Japan Post ran the world's largest postal savings system and was often said to be the largest holder of personal savings in the world: with ¥224 trillion ($2.1 trillion) of household assets in its yū-cho savings accounts and ¥126 trillion ($1.2 trillion) of household assets in its kampo life insurance services, its holdings account for 25 percent of household assets in Japan. Japan Post also held about ¥140 trillion (one fifth) of the Japanese national debt in the form of government bonds.
On October 1, 2007 Japan Post was privatized following fierce political debate that was settled by the 2005 general election. After the privatization, the Japan Post Group companies operate the postal business.
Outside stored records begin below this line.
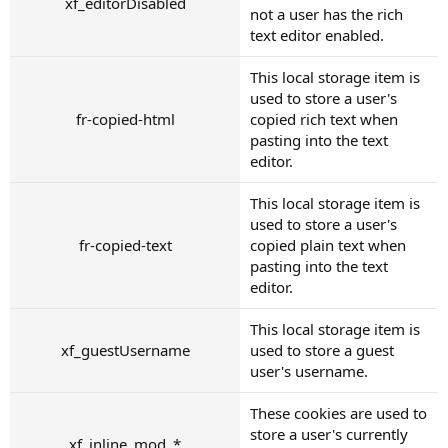
xf_editorDisabled
not a user has the rich
text editor enabled.
This local storage item is
used to store a user's
fr-copied-html
copied rich text when
pasting into the text
editor.
This local storage item is
used to store a user's
fr-copied-text
copied plain text when
pasting into the text
editor.
This local storage item is
xf_guestUsername
used to store a guest
user's username.
These cookies are used to
store a user's currently
xf_inline_mod_*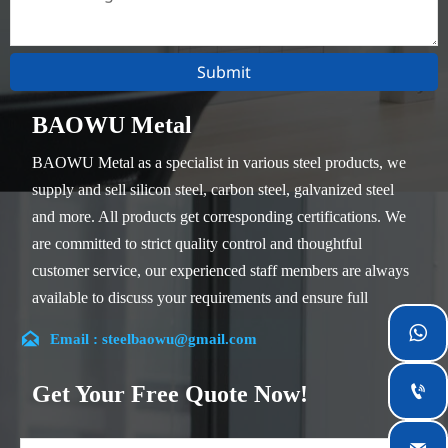
Submit
BAOWU Metal
BAOWU Metal as a specialist in various steel products, we
supply and sell silicon steel, carbon steel, galvanized steel
and more. All products get corresponding certifications. We
are committed to strict quality control and thoughtful
customer service, our experienced staff members are always
available to discuss your requirements and ensure full
customer satisfaction.


Email : steelbaowu@gmail.com
Our company is located in Wuxi City, Jiangsu Province,
which is the largest steel processing center in China. Our
Get Your Free Quote Now!

teams specialized in the industry for over 14 years with rich
experience in different silicon steel projects, and are familiar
In September 2003, Koizumi's cabinet proposed splitting Japan Post into four separate companies: a bank, an insurance company, a postal service company, and a fourth company to handle the post offices as retail storefronts of the other three. Each of these companies would be privatized in April 2007. In 2005, a bill to complete this reform passed the lower house of the Japanese legislature by a handful of votes, with many people from Koizumi's LDP defecting. The bill was subsequently defeated in the upper house (which cannot be dissolved) because of scores of defections from the ruling coalition. Koizumi immediately dissolved the lower house and scheduled nationwide elections to be held on September 11, 2005. He declared the election to be a referendum on postal privatization. Koizumi subsequently won this election, gaining the necessary supermajority and a mandate for reform, and in October 2005, the bill was passed to privatize Japan Post in 2007.
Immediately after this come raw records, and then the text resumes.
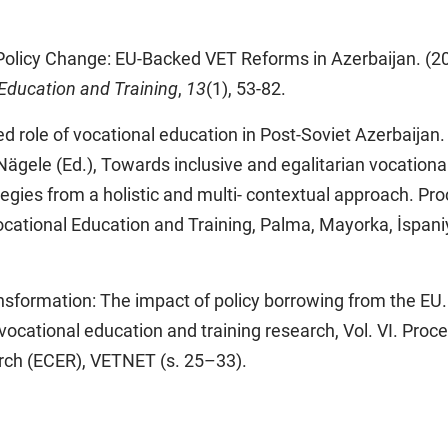
olicy Change: EU-Backed VET Reforms in Azerbaijan. (2
 Education and Training
,
13
(1), 53-82.
d role of vocational education in Post-Soviet Azerbaijan. 
 Nägele (Ed.), Towards inclusive and egalitarian vocationa
tegies from a holistic and multi- contextual approach. Pr
ocational Education and Training, Palma, Mayorka, İspan
nsformation: The impact of policy borrowing from the EU. 
n vocational education and training research, Vol. VI. Proc
rch (ECER), VETNET (s. 25–33).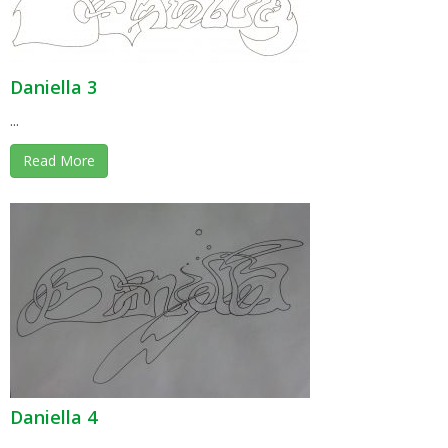
Daniella 3
...
Read More
Daniella 4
The symbol of a post office in Japan is a capital letter T with a bar over it, 〒. This is used on the signs of post offices, on post boxes, and it is also sometimes used before the postcode on letters. This mark is derived from the Japanese word "Teishin". The symbol can be obtained by typing yuubin in a Japanese word processor and then converting it. There are several variant forms of this symbol in Unicode, including a form in a circle, 〶, which is the official Geographical Survey Institute of Japan map symbol for a post office.
〠 is a character of Japan Post. Its name is Number-kun. Japan Post released a new character, "Poston", in 1998, so Number-kun is rarely used nowadays.